Political party Republican
Spouse(s) Frances Owens (1975–2008)
Alma mater Stephen F. Austin State University
University of Texas, Austin
Religion Roman Catholicism

Bill Owens (born October 22, 1952) is an American politician and a member of the Republican Party who served as the 40th Governor of Colorado from 1999 to 2007. Owens was re-elected in 2002 by the largest majority in Colorado history,[1] after making transportation, education, and tax cuts the focus of his governorship.[2]

Early life[edit]

Bill Owens was born in Ft. Worth, Texas, where he graduated from Paschal High School. While a sophomore in high school, Owens was appointed a Page in the U.S. House of Representatives by Congressman (and later, Speaker of the House) Jim Wright. Owens was assigned by the Doorkeeper of the House to the Republican cloakroom, where he worked for notable Republicans who were serving in the House then such as George H.W. Bush, Gerald Ford and Bob Dole.

He attended Stephen F. Austin State University where he served as vice president and president of the student body. While at Stephen F. Austin State University, Owens served as a coordinator of the Students for George Bush in George H.W. Bush's unsuccessful campaign for the U.S. Senate. It was during this campaign that Owens would first meet future President George W. Bush.

Owens earned a Master’s degree in Public Affairs from the University of Texas, Lyndon B. Johnson School of Public Affairs, where he was awarded a full two-year fellowship.

Following his graduate work, Owens accepted a position in the Washington D.C. office of Touche Ross & Co. (now Deloitte). He moved to Colorado in 1977 after accepting a position with the Gates Corporation. He later served as Executive Director of the Colorado Petroleum Association and as Executive Vice President of the Rocky Mountain Oil and Gas Association.

Early political career[edit]

Bill Owens served as a member of the Colorado House of Representatives from 1982 until 1988, and as a State Senator from 1988 to 1994, representing Aurora and Arapahoe County.

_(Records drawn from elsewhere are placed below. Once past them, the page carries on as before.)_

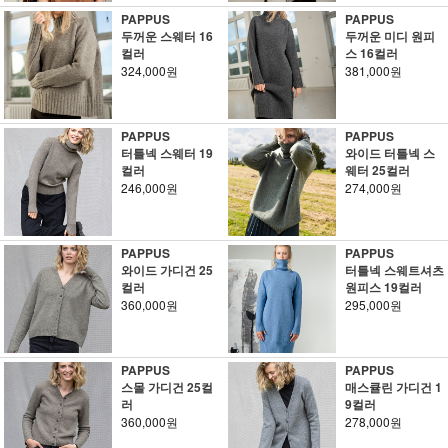
PAPPUS
PAPPUS
두꺼운 스웨터 16
두꺼운 미디 원피
컬러
스 16컬러
324,000원
381,000원
PAPPUS
PAPPUS
터틀넥 스웨터 19
와이드 터틀넥 스
컬러
웨터 25컬러
246,000원
274,000원
PAPPUS
PAPPUS
와이드 가디건 25
터틀넥 스웨트셔츠
컬러
원피스 19컬러
360,000원
295,000원
PAPPUS
PAPPUS
스몰 가디건 25컬
매스큘린 가디건 1
러
9컬러
360,000원
278,000원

While in the Legislature, Owens was active in tax reform, privatization and school choice initiatives, sponsoring the nation's third charter school law. He served as Chair of both the House and Senate State, Veterans and Military Affairs Committees and as Chair of the National Conference of State Legislatures (NCSL) Energy Committee, as well as on NCSL’s Executive Committee.

Owens was elected to statewide office as Colorado State Treasurer in 1994, where he was responsible for managing the state's $5 billion in investment funds. Owens also served during this time on the board of Colorado's $25 billion pension fund, the Colorado Public Employees Retirement Association (PERA).

Governorship[edit]

Treasurer Owens was elected as the 40th Governor of Colorado in the 1998 governor's race, when he defeated Democratic opponent Gail Schoettler by only 8,300 votes (less than one percent of ballots cast). When he was inaugurated on January 12, 1999, Owens became Colorado’s first Republican governor in 24 years. His platform was three pronged: cut taxes, repair Colorado’s aging infrastructure, and continue school accountability reforms.[2]

Tax cuts[edit]

Upon entering office, Owens worked with a legislature controlled by his own Republican party to push through the largest tax relief package in state history, amounting to $1 billion in rate cuts to the sales, personal-income, and capital-gains taxes. Owens also championed, and eventually won, the elimination of the state’s marriage penalty. By 2006, the Owens administration estimated the cuts had saved Coloradans $3.6 billion.[2]

TRANS and T-REX[edit]

In November 1999, Owens brought his transportation funding initiative to the ballot. Called TRANS, the $1.7 billion bonding initiative accelerated future federal transportation dollars on 28 projects across the state. The keystone project was the "TRansportation EXpansion" dubbed T-REX.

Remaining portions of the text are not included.